### PROVIDED RECORDS ###

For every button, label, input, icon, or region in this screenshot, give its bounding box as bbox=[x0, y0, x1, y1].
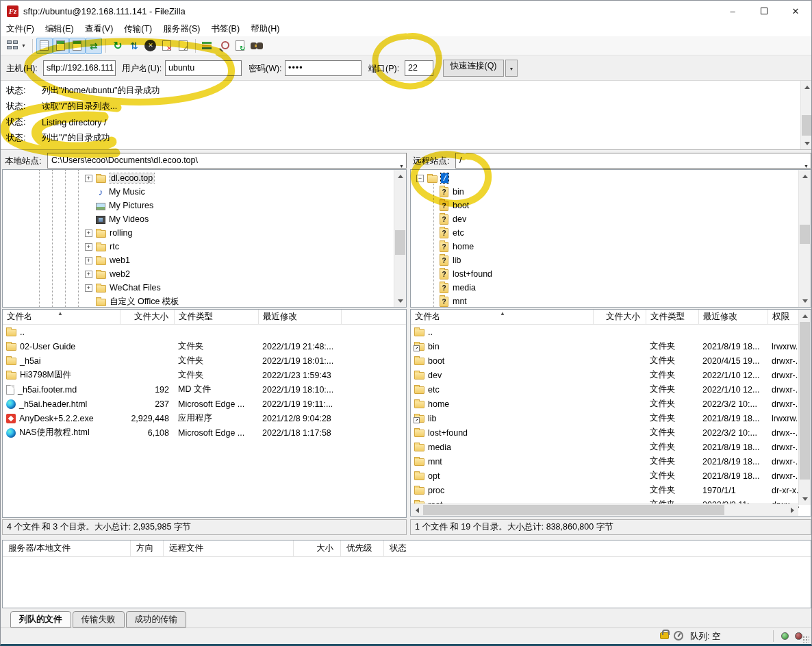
local-tree-item[interactable]: +web1 bbox=[3, 253, 406, 267]
queue-column-server-local[interactable]: 服务器/本地文件 bbox=[3, 541, 131, 556]
remote-tree-item[interactable]: lost+found bbox=[411, 267, 811, 281]
file-row[interactable]: mnt 文件夹2021/8/19 18...drwxr-... bbox=[411, 454, 811, 469]
remote-tree-item[interactable]: dev bbox=[411, 212, 811, 226]
menu-view[interactable]: 查看(V) bbox=[79, 22, 119, 36]
minimize-button[interactable]: – bbox=[717, 1, 748, 21]
file-row[interactable]: proc 文件夹1970/1/1dr-xr-x... bbox=[411, 483, 811, 497]
column-header-size[interactable]: 文件大小 bbox=[594, 310, 646, 324]
tab-queued-files[interactable]: 列队的文件 bbox=[10, 611, 71, 628]
local-site-combo[interactable]: C:\Users\ecoo\Documents\dl.ecoo.top\▼ bbox=[47, 153, 407, 169]
remote-tree-item[interactable]: media bbox=[411, 281, 811, 295]
local-tree-item[interactable]: +dl.ecoo.top bbox=[3, 171, 406, 185]
local-tree-item[interactable]: +rolling bbox=[3, 226, 406, 240]
remote-tree-item[interactable]: bin bbox=[411, 185, 811, 199]
remote-tree-root[interactable]: − / bbox=[411, 171, 811, 185]
file-row[interactable]: _h5ai.header.html 237Microsoft Edge ...2… bbox=[3, 397, 406, 411]
menu-help[interactable]: 帮助(H) bbox=[245, 22, 285, 36]
file-row[interactable]: _h5ai 文件夹2022/1/19 18:01:... bbox=[3, 353, 406, 368]
remote-tree-scrollbar[interactable] bbox=[798, 170, 811, 307]
find-files-button[interactable] bbox=[249, 38, 265, 54]
queue-column-direction[interactable]: 方向 bbox=[131, 541, 164, 556]
column-header-type[interactable]: 文件类型 bbox=[175, 310, 259, 324]
log-scrollbar[interactable] bbox=[800, 81, 812, 149]
file-row[interactable]: opt 文件夹2021/8/19 18...drwxr-... bbox=[411, 469, 811, 483]
local-tree-item[interactable]: 自定义 Office 模板 bbox=[3, 295, 406, 308]
column-header-modified[interactable]: 最近修改 bbox=[259, 310, 342, 324]
queue-column-size[interactable]: 大小 bbox=[294, 541, 341, 556]
maximize-button[interactable] bbox=[748, 1, 780, 21]
file-row[interactable]: boot 文件夹2020/4/15 19...drwxr-... bbox=[411, 353, 811, 368]
queue-column-status[interactable]: 状态 bbox=[384, 541, 811, 556]
column-header-type[interactable]: 文件类型 bbox=[646, 310, 699, 324]
menu-bookmarks[interactable]: 书签(B) bbox=[205, 22, 245, 36]
remote-tree-item[interactable]: home bbox=[411, 240, 811, 253]
quickconnect-dropdown[interactable]: ▼ bbox=[505, 60, 518, 77]
resize-grip[interactable] bbox=[802, 636, 809, 643]
cancel-operation-button[interactable]: ✕ bbox=[142, 38, 159, 54]
reconnect-button[interactable]: ✓ bbox=[175, 38, 192, 54]
queue-column-remote-file[interactable]: 远程文件 bbox=[164, 541, 294, 556]
file-row[interactable]: .. bbox=[411, 325, 811, 339]
file-row[interactable]: Hi3798M固件 文件夹2022/1/23 1:59:43 bbox=[3, 368, 406, 382]
site-manager-dropdown[interactable]: ▼ bbox=[21, 43, 29, 48]
file-row[interactable]: home 文件夹2022/3/2 10:...drwxr-... bbox=[411, 397, 811, 411]
file-row[interactable]: NAS使用教程.html 6,108Microsoft Edge ...2022… bbox=[3, 425, 406, 440]
folder-question-icon bbox=[440, 242, 448, 252]
remote-tree-item[interactable]: boot bbox=[411, 199, 811, 212]
remote-tree-item[interactable]: etc bbox=[411, 226, 811, 240]
close-button[interactable]: ✕ bbox=[780, 1, 811, 21]
remote-site-combo[interactable]: /▼ bbox=[455, 153, 811, 169]
file-row[interactable]: bin 文件夹2021/8/19 18...lrwxrw... bbox=[411, 339, 811, 353]
file-row[interactable]: dev 文件夹2022/1/10 12...drwxr-... bbox=[411, 368, 811, 382]
directory-filter-button[interactable] bbox=[216, 38, 232, 54]
toggle-message-log-button[interactable] bbox=[36, 38, 53, 54]
local-tree-item[interactable]: +web2 bbox=[3, 267, 406, 281]
file-row[interactable]: _h5ai.footer.md 192MD 文件2022/1/19 18:10:… bbox=[3, 382, 406, 397]
remote-tree-item[interactable]: mnt bbox=[411, 295, 811, 308]
column-header-modified[interactable]: 最近修改 bbox=[699, 310, 768, 324]
tab-successful-transfers[interactable]: 成功的传输 bbox=[126, 611, 187, 628]
compare-directories-button[interactable] bbox=[199, 38, 216, 54]
folder-icon bbox=[414, 372, 424, 380]
quickconnect-button[interactable]: 快速连接(Q) bbox=[443, 60, 504, 77]
local-tree-item[interactable]: +rtc bbox=[3, 240, 406, 253]
file-row[interactable]: 02-User Guide 文件夹2022/1/19 21:48:... bbox=[3, 339, 406, 353]
refresh-button[interactable]: ↻ bbox=[110, 38, 126, 54]
file-row[interactable]: AnyDesk+5.2.2.exe 2,929,448应用程序2021/12/8… bbox=[3, 411, 406, 425]
chevron-down-icon[interactable]: ▼ bbox=[399, 159, 404, 169]
file-row[interactable]: lib 文件夹2021/8/19 18...lrwxrw... bbox=[411, 411, 811, 425]
file-row[interactable]: media 文件夹2021/8/19 18...drwxr-... bbox=[411, 440, 811, 454]
local-tree-scrollbar[interactable] bbox=[394, 170, 406, 307]
toggle-remote-tree-button[interactable] bbox=[69, 38, 86, 54]
file-row[interactable]: etc 文件夹2022/1/10 12...drwxr-... bbox=[411, 382, 811, 397]
menu-file[interactable]: 文件(F) bbox=[1, 22, 40, 36]
site-manager-button[interactable] bbox=[4, 38, 21, 54]
port-input[interactable]: 22 bbox=[405, 60, 433, 76]
file-row[interactable]: .. bbox=[3, 325, 406, 339]
remote-list-hscrollbar[interactable] bbox=[411, 504, 798, 516]
chevron-down-icon[interactable]: ▼ bbox=[804, 159, 809, 169]
queue-column-priority[interactable]: 优先级 bbox=[341, 541, 384, 556]
local-tree-item[interactable]: ♪My Music bbox=[3, 185, 406, 199]
synchronized-browsing-button[interactable]: ↻ bbox=[232, 38, 249, 54]
toggle-queue-processing-button[interactable]: ⇅ bbox=[126, 38, 142, 54]
menu-server[interactable]: 服务器(S) bbox=[157, 22, 205, 36]
menu-edit[interactable]: 编辑(E) bbox=[40, 22, 79, 36]
disconnect-button[interactable]: ✕ bbox=[159, 38, 175, 54]
remote-list-scrollbar[interactable] bbox=[798, 310, 811, 505]
local-tree-item[interactable]: My Videos bbox=[3, 212, 406, 226]
column-header-name[interactable]: 文件名▲ bbox=[3, 310, 120, 324]
column-header-name[interactable]: 文件名▲ bbox=[411, 310, 594, 324]
remote-tree-item[interactable]: lib bbox=[411, 253, 811, 267]
host-input[interactable]: sftp://192.168.111 bbox=[43, 60, 116, 76]
password-input[interactable]: •••• bbox=[285, 60, 361, 76]
tab-failed-transfers[interactable]: 传输失败 bbox=[73, 611, 125, 628]
toggle-transfer-queue-button[interactable]: ⇄ bbox=[86, 38, 102, 54]
local-tree-item[interactable]: My Pictures bbox=[3, 199, 406, 212]
username-input[interactable]: ubuntu bbox=[165, 60, 242, 76]
local-tree-item[interactable]: +WeChat Files bbox=[3, 281, 406, 295]
column-header-size[interactable]: 文件大小 bbox=[120, 310, 175, 324]
menu-transfer[interactable]: 传输(T) bbox=[118, 22, 157, 36]
toggle-local-tree-button[interactable] bbox=[53, 38, 69, 54]
file-row[interactable]: lost+found 文件夹2022/3/2 10:...drwx--... bbox=[411, 425, 811, 440]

###

TRY IT:
In the data, how many lines hold the word "site"? State that number alone.

THE ANSWER:
4